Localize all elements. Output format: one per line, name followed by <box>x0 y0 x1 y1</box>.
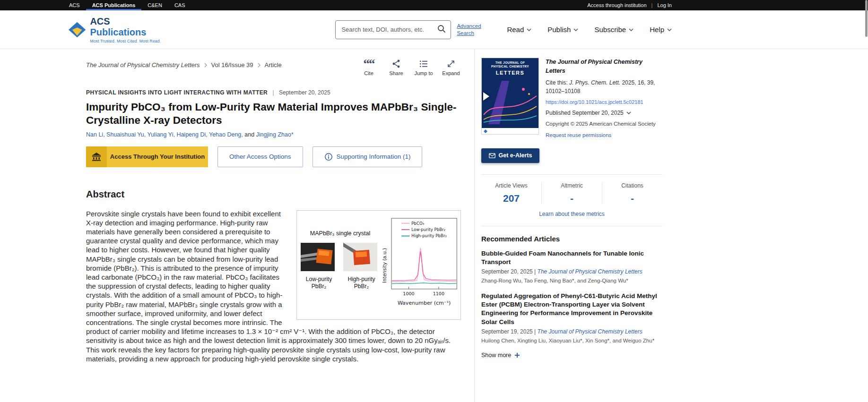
topbar-cen-link[interactable]: C&EN <box>141 0 168 10</box>
cite-journal-abbr: J. Phys. Chem. Lett. <box>569 79 620 86</box>
get-e-alerts-button[interactable]: Get e-Alerts <box>481 148 539 163</box>
low-purity-crystal-photo <box>301 243 335 271</box>
logo-title-publications: Publications <box>90 27 146 37</box>
nav-read[interactable]: Read <box>507 26 531 34</box>
cover-line2: PHYSICAL CHEMISTRY <box>491 65 529 68</box>
access-institution-button[interactable]: Access Through Your Institution <box>86 146 208 167</box>
cite-this-line: Cite this: J. Phys. Chem. Lett. 2025, 16… <box>546 78 662 95</box>
topbar-separator: | <box>651 0 653 10</box>
recommended-article-title[interactable]: Bubble-Guided Foam Nanochannels for Tuna… <box>481 249 662 266</box>
acs-logo-icon <box>69 22 86 38</box>
copyright-notice: Copyright © 2025 American Chemical Socie… <box>546 120 662 128</box>
share-button[interactable]: Share <box>386 59 406 76</box>
nav-read-label: Read <box>507 26 524 34</box>
cite-icon: ““ <box>364 59 374 69</box>
show-more-button[interactable]: Show more <box>481 352 662 359</box>
breadcrumb-journal[interactable]: The Journal of Physical Chemistry Letter… <box>86 61 200 68</box>
recommended-article-title[interactable]: Regulated Aggregation of Phenyl-C61-Buty… <box>481 292 662 326</box>
cite-button[interactable]: ““ Cite <box>359 59 379 76</box>
abstract-section: MAPbBr₃ single crystal Low-purity PbBr₂ <box>86 209 461 363</box>
author-link[interactable]: Yuliang Yi, <box>148 131 177 138</box>
show-more-label: Show more <box>481 352 511 359</box>
cover-publisher-strip <box>482 128 538 134</box>
recommended-article: Regulated Aggregation of Phenyl-C61-Buty… <box>481 292 662 344</box>
access-through-institution-link[interactable]: Access through institution <box>587 0 646 10</box>
recommended-article: Bubble-Guided Foam Nanochannels for Tuna… <box>481 249 662 285</box>
spectrum-panel: PbCO₃ Low-purity PbBr₂ High-purity PbBr₂… <box>381 211 460 319</box>
chevron-down-icon <box>626 111 631 114</box>
jump-to-button[interactable]: Jump to <box>414 59 434 76</box>
nav-help[interactable]: Help <box>650 26 672 34</box>
journal-title[interactable]: The Journal of Physical Chemistry Letter… <box>546 58 662 76</box>
cover-line3: LETTERS <box>483 69 537 76</box>
journal-cover-art <box>482 77 538 124</box>
legend-pbco3: PbCO₃ <box>411 221 424 225</box>
search-button[interactable] <box>434 22 449 37</box>
chevron-down-icon <box>667 28 672 31</box>
login-link[interactable]: Log In <box>657 0 672 10</box>
author-link[interactable]: Jingjing Zhao* <box>256 131 294 138</box>
doi-link[interactable]: https://doi.org/10.1021/acs.jpclett.5c02… <box>546 98 662 106</box>
x-axis-label: Wavenumber (cm⁻¹) <box>398 299 451 306</box>
recommended-article-authors: Zhang-Rong Wu, Tao Feng, Ning Bao*, and … <box>481 277 662 284</box>
chevron-down-icon <box>573 28 578 31</box>
topbar: ACS ACS Publications C&EN CAS Access thr… <box>0 0 868 10</box>
search-box <box>335 20 451 39</box>
acs-publications-logo[interactable]: ACS Publications Most Trusted. Most Cite… <box>69 16 165 43</box>
article-tools: ““ Cite Share Jump to <box>359 59 461 76</box>
topbar-acs-link[interactable]: ACS <box>63 0 86 10</box>
cite-prefix: Cite this: <box>546 79 569 86</box>
other-access-options-label: Other Access Options <box>229 153 291 160</box>
cite-label: Cite <box>364 70 373 76</box>
chevron-down-icon <box>527 28 531 31</box>
publication-history-toggle[interactable]: Published September 20, 2025 <box>546 109 662 117</box>
crystal-photos-panel: MAPbBr₃ single crystal Low-purity PbBr₂ <box>297 211 381 319</box>
envelope-icon <box>489 153 495 158</box>
access-options-row: Access Through Your Institution Other Ac… <box>86 146 461 167</box>
other-access-options-button[interactable]: Other Access Options <box>217 146 303 167</box>
nav-publish[interactable]: Publish <box>547 26 578 34</box>
chevron-down-icon <box>629 28 634 31</box>
photo2-caption: High-purity PbBr₂ <box>343 276 380 290</box>
author-link[interactable]: Haipeng Di, <box>176 131 209 138</box>
jump-to-list-icon <box>419 59 428 69</box>
views-label: Article Views <box>481 182 541 189</box>
nav-help-label: Help <box>650 26 664 34</box>
author-link[interactable]: Yehao Deng, <box>209 131 244 138</box>
metric-citations: Citations - <box>602 182 662 204</box>
get-e-alerts-label: Get e-Alerts <box>499 152 532 159</box>
learn-about-metrics-link[interactable]: Learn about these metrics <box>481 211 662 217</box>
expand-label: Expand <box>442 70 460 76</box>
raman-spectrum-chart: PbCO₃ Low-purity PbBr₂ High-purity PbBr₂… <box>381 214 460 316</box>
recommended-article-journal-link[interactable]: The Journal of Physical Chemistry Letter… <box>538 328 642 335</box>
abstract-heading: Abstract <box>86 189 461 200</box>
play-icon[interactable] <box>483 92 489 101</box>
nav-subscribe[interactable]: Subscribe <box>594 26 634 34</box>
advanced-search-link[interactable]: Advanced Search <box>457 23 486 37</box>
supporting-information-button[interactable]: Supporting Information (1) <box>312 146 423 167</box>
request-reuse-permissions-link[interactable]: Request reuse permissions <box>546 132 611 138</box>
legend-high-purity: High-purity PbBr₂ <box>411 233 447 238</box>
crystal-label: MAPbBr₃ single crystal <box>310 230 370 237</box>
high-purity-crystal-photo <box>343 243 377 271</box>
photo1-caption: Low-purity PbBr₂ <box>301 276 338 290</box>
topbar-acs-publications-link[interactable]: ACS Publications <box>86 0 142 10</box>
journal-cover[interactable]: THE JOURNAL OF PHYSICAL CHEMISTRY LETTER… <box>481 58 539 135</box>
article-category-row: PHYSICAL INSIGHTS INTO LIGHT INTERACTING… <box>86 89 461 96</box>
x-tick-1100: 1100 <box>433 291 444 296</box>
recommended-article-journal-link[interactable]: The Journal of Physical Chemistry Letter… <box>538 268 642 275</box>
author-link[interactable]: Nan Li, <box>86 131 106 138</box>
expand-button[interactable]: Expand <box>441 59 461 76</box>
author-link[interactable]: Shuaishuai Yu, <box>106 131 147 138</box>
expand-icon <box>446 59 456 69</box>
author-list: Nan Li, Shuaishuai Yu, Yuliang Yi, Haipe… <box>86 131 461 138</box>
topbar-cas-link[interactable]: CAS <box>168 0 191 10</box>
abstract-graphic: MAPbBr₃ single crystal Low-purity PbBr₂ <box>296 210 461 320</box>
article-title: Impurity PbCO₃ from Low-Purity Raw Mater… <box>86 101 461 128</box>
special-issue-label[interactable]: PHYSICAL INSIGHTS INTO LIGHT INTERACTING… <box>86 89 268 96</box>
recommended-heading: Recommended Articles <box>481 235 662 243</box>
plus-icon <box>514 352 520 358</box>
scrollbar-thumb[interactable] <box>865 0 868 37</box>
breadcrumb-issue[interactable]: Vol 16/Issue 39 <box>211 61 253 68</box>
site-header: ACS Publications Most Trusted. Most Cite… <box>0 10 868 49</box>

> [Assignment]:
Please reproduce each entry above word for word and keep the pictures out of the copy.

> [Answer section]:
Localize all elements. Output format: one per line, name followed by <box>x0 y0 x1 y1</box>.
topbar-cen-link[interactable]: C&EN <box>141 0 168 10</box>
cite-journal-abbr: J. Phys. Chem. Lett. <box>569 79 620 86</box>
get-e-alerts-button[interactable]: Get e-Alerts <box>481 148 539 163</box>
low-purity-crystal-photo <box>301 243 335 271</box>
logo-title-publications: Publications <box>90 27 146 37</box>
nav-read[interactable]: Read <box>507 26 531 34</box>
cover-line2: PHYSICAL CHEMISTRY <box>491 65 529 68</box>
access-institution-button[interactable]: Access Through Your Institution <box>86 146 208 167</box>
cite-this-line: Cite this: J. Phys. Chem. Lett. 2025, 16… <box>546 78 662 95</box>
topbar-separator: | <box>651 0 653 10</box>
recommended-article-title[interactable]: Bubble-Guided Foam Nanochannels for Tuna… <box>481 249 662 266</box>
acs-logo-icon <box>69 22 86 38</box>
copyright-notice: Copyright © 2025 American Chemical Socie… <box>546 120 662 128</box>
share-button[interactable]: Share <box>386 59 406 76</box>
nav-read-label: Read <box>507 26 524 34</box>
cite-icon: ““ <box>364 59 374 69</box>
show-more-button[interactable]: Show more <box>481 352 662 359</box>
breadcrumb-journal[interactable]: The Journal of Physical Chemistry Letter… <box>86 61 200 68</box>
recommended-article-title[interactable]: Regulated Aggregation of Phenyl-C61-Buty… <box>481 292 662 326</box>
cite-button[interactable]: ““ Cite <box>359 59 379 76</box>
abstract-section: MAPbBr₃ single crystal Low-purity PbBr₂ <box>86 209 461 363</box>
author-link[interactable]: Yuliang Yi, <box>148 131 177 138</box>
show-more-label: Show more <box>481 352 511 359</box>
cover-publisher-strip <box>482 128 538 134</box>
recommended-article: Regulated Aggregation of Phenyl-C61-Buty… <box>481 292 662 344</box>
access-through-institution-link[interactable]: Access through institution <box>587 0 646 10</box>
recommended-article: Bubble-Guided Foam Nanochannels for Tuna… <box>481 249 662 285</box>
spectrum-panel: PbCO₃ Low-purity PbBr₂ High-purity PbBr₂… <box>381 211 460 319</box>
chevron-down-icon <box>626 111 631 114</box>
jump-to-button[interactable]: Jump to <box>414 59 434 76</box>
nav-help[interactable]: Help <box>650 26 672 34</box>
journal-title[interactable]: The Journal of Physical Chemistry Letter… <box>546 58 662 76</box>
cover-line3: LETTERS <box>483 69 537 76</box>
journal-cover-art <box>482 77 538 124</box>
legend-pbco3: PbCO₃ <box>411 221 424 225</box>
search-button[interactable] <box>434 22 449 37</box>
chevron-down-icon <box>667 28 672 31</box>
login-link[interactable]: Log In <box>657 0 672 10</box>
author-link[interactable]: Jingjing Zhao* <box>256 131 294 138</box>
doi-link[interactable]: https://doi.org/10.1021/acs.jpclett.5c02… <box>546 98 662 106</box>
x-axis-label: Wavenumber (cm⁻¹) <box>398 299 451 306</box>
recommended-article-authors: Zhang-Rong Wu, Tao Feng, Ning Bao*, and … <box>481 277 662 284</box>
chevron-down-icon <box>573 28 578 31</box>
topbar: ACS ACS Publications C&EN CAS Access thr… <box>0 0 868 10</box>
search-box <box>335 20 451 39</box>
acs-publications-logo[interactable]: ACS Publications Most Trusted. Most Cite… <box>69 16 165 43</box>
article-tools: ““ Cite Share Jump to <box>359 59 461 76</box>
topbar-acs-link[interactable]: ACS <box>63 0 86 10</box>
cite-prefix: Cite this: <box>546 79 569 86</box>
other-access-options-label: Other Access Options <box>229 153 291 160</box>
cite-label: Cite <box>364 70 373 76</box>
chevron-down-icon <box>527 28 531 31</box>
publication-history-toggle[interactable]: Published September 20, 2025 <box>546 109 662 117</box>
crystal-photos-panel: MAPbBr₃ single crystal Low-purity PbBr₂ <box>297 211 381 319</box>
envelope-icon <box>489 153 495 158</box>
access-options-row: Access Through Your Institution Other Ac… <box>86 146 461 167</box>
other-access-options-button[interactable]: Other Access Options <box>217 146 303 167</box>
nav-publish[interactable]: Publish <box>547 26 578 34</box>
chevron-down-icon <box>629 28 634 31</box>
photo2-caption: High-purity PbBr₂ <box>343 276 380 290</box>
author-link[interactable]: Haipeng Di, <box>176 131 209 138</box>
jump-to-list-icon <box>419 59 428 69</box>
views-label: Article Views <box>481 182 541 189</box>
nav-help-label: Help <box>650 26 664 34</box>
author-link[interactable]: Yehao Deng, <box>209 131 244 138</box>
metric-citations: Citations - <box>602 182 662 204</box>
get-e-alerts-label: Get e-Alerts <box>499 152 532 159</box>
learn-about-metrics-link[interactable]: Learn about these metrics <box>481 211 662 217</box>
expand-label: Expand <box>442 70 460 76</box>
raman-spectrum-chart: PbCO₃ Low-purity PbBr₂ High-purity PbBr₂… <box>381 214 460 316</box>
recommended-article-journal-link[interactable]: The Journal of Physical Chemistry Letter… <box>538 328 642 335</box>
abstract-heading: Abstract <box>86 189 461 200</box>
play-icon[interactable] <box>483 92 489 101</box>
nav-subscribe[interactable]: Subscribe <box>594 26 634 34</box>
advanced-search-link[interactable]: Advanced Search <box>457 23 486 37</box>
supporting-information-button[interactable]: Supporting Information (1) <box>312 146 423 167</box>
request-reuse-permissions-link[interactable]: Request reuse permissions <box>546 132 611 138</box>
legend-high-purity: High-purity PbBr₂ <box>411 233 447 238</box>
crystal-label: MAPbBr₃ single crystal <box>310 230 370 237</box>
high-purity-crystal-photo <box>343 243 377 271</box>
photo1-caption: Low-purity PbBr₂ <box>301 276 338 290</box>
topbar-acs-publications-link[interactable]: ACS Publications <box>86 0 142 10</box>
journal-cover[interactable]: THE JOURNAL OF PHYSICAL CHEMISTRY LETTER… <box>481 58 539 135</box>
article-category-row: PHYSICAL INSIGHTS INTO LIGHT INTERACTING… <box>86 89 461 96</box>
x-tick-1100: 1100 <box>433 291 444 296</box>
recommended-article-journal-link[interactable]: The Journal of Physical Chemistry Letter… <box>538 268 642 275</box>
author-link[interactable]: Nan Li, <box>86 131 106 138</box>
expand-button[interactable]: Expand <box>441 59 461 76</box>
author-link[interactable]: Shuaishuai Yu, <box>106 131 147 138</box>
expand-icon <box>446 59 456 69</box>
author-list: Nan Li, Shuaishuai Yu, Yuliang Yi, Haipe… <box>86 131 461 138</box>
topbar-cas-link[interactable]: CAS <box>168 0 191 10</box>
abstract-graphic: MAPbBr₃ single crystal Low-purity PbBr₂ <box>296 210 461 320</box>
article-title: Impurity PbCO₃ from Low-Purity Raw Mater… <box>86 101 461 128</box>
special-issue-label[interactable]: PHYSICAL INSIGHTS INTO LIGHT INTERACTING… <box>86 89 268 96</box>
recommended-heading: Recommended Articles <box>481 235 662 243</box>
plus-icon <box>514 352 520 358</box>
scrollbar-thumb[interactable] <box>865 0 868 37</box>
breadcrumb-issue[interactable]: Vol 16/Issue 39 <box>211 61 253 68</box>
site-header: ACS Publications Most Trusted. Most Cite… <box>0 10 868 49</box>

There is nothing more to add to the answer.